The Subconscious Art of Graffiti Removal

Matt McCormick, 2001

par ,
le 8 septembre 2018

Entre les gris d’une zone industrielle désertée, les premiers plans de The Subconscious Art of Graffiti Removal intriguent, à défaut d’orienter. Film à thèse autant que déambulation, le court-métrage de Matt McCormick avance ensuite son idée centrale : le recouvrement des graffiti relève d’un art subconscient et collaboratif. Animation, classification par styles, citation de tableaux de maîtres de l’abstraction picturale viennent appuyer le propos. Dix-sept ans après la réalisation de ce court-métrage, il semblerait néanmoins que le « processus d’artification » de la censure en soit au point mort.

Depuis le ton assuré jusqu’au remontage d’un entretien pour en extraire quelque vérité subliminale, tout suggère que l’argument de l’art subconscient (involontaire ou inconscient, nous précise-t-on) tient du canular. Cette notion était pourtant bien associée à la reconnaissance des ouvrages de médiums, fous et prisonniers, présentant d’ailleurs souvent l’aspect de graffiti, tandis que les avants-gardes défendaient un art émancipé de nos polices culturelles et psychiques. Cette autre possibilité d’extension du domaine de l’art, non plus autour des graffiti mais autour de leur censure réelle, n’en paraîtra que plus cocasse. La question peut se poser, d’un art qui implique la police (réelle) : l’artiste contemporain Julien Prévieux a bien collaboré avec la B.A.C. du 14è arrondissement de Paris autour de propositions graphiques du plus bel aloi. Mais elles impliquaient un appareil de production qui, précisément, échouait à remplir sa fonction policière. Or, la censure du graff fonctionne parfaitement à Portland, à en croire les images du film. Que reste-t-il de possible, entre ces murs ? Matt Mccormick en appelle aux critiques. Allons-nous gloser sur les nuances subtiles de ces rectangles de peinture grise opaque ? La fille à vélo qui traverse le champ à plusieurs reprises, toute seule et incongrue, est bien plus intéressante : elle évoque un personnage de cartoon.

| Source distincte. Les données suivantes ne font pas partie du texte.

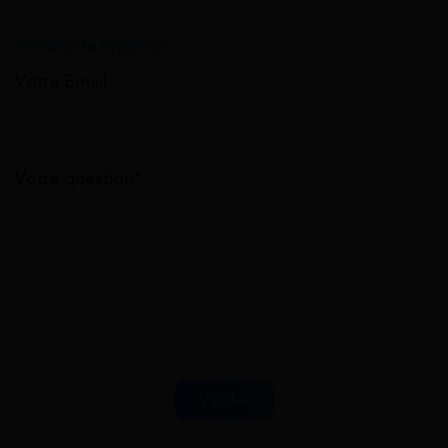
Annuler la réponse
Votre Email
Votre question*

N’est-ce pas aussi pressentir quelque chose de grave en tout cela, que d’en rire ? Allons au bout du procès : à quoi servons-nous ? Si la critique peut encore se dire concernée par les œuvres d’art, elle l’est donc aussi par leur condition sine qua none : ceux qui les font et leurs moyens. Au fond, le critère de l’intention artistique (dont l’idée d’art subconscient est le corollaire) est effectivement devenu dérisoire. L’organisation d’un ou plusieurs collectif.s autour d’une production est un paramètre plus déterminant, attendu que la reconnaissance d’une œuvre est, comme une révolution, un fait social. Il faut bien admettre que jusqu’ici, la question de l’appartenance des choses au domaine de l’art et tous les discours que cela engage ont eu un effet très relatif au-delà dudit domaine. L’art des prisonniers peut bien être qualifié d’art depuis près d’un siècle, pour autant les prisons sont restées des prisons et les moyens d’expression s’y font rares. En Ontario, pour la prévention du graffiti, on invite les parents à surveiller l’allure générale que prennent les dessins de leurs enfants. Ailleurs (en France, entre autres) on condamne les graffeurs à des travaux d’intérêt général consistant à détruire les œuvres de leur propre communauté. Le cynisme du pouvoir en exercice ne s’impose aucune limite. Or, de meilleures conditions de création seraient souhaitables. S’il faut déceler ou à défaut, imaginer ce qui peut se produire d’artistique dans les contextes les plus difficiles, c’est aussi parce que l’art, lui, se heurte à des limites sérieuses et qu’il nous revient de les mettre en évidence – c’en est une que désigne, avec humour, The Subconscious Art of Graffiti Removal.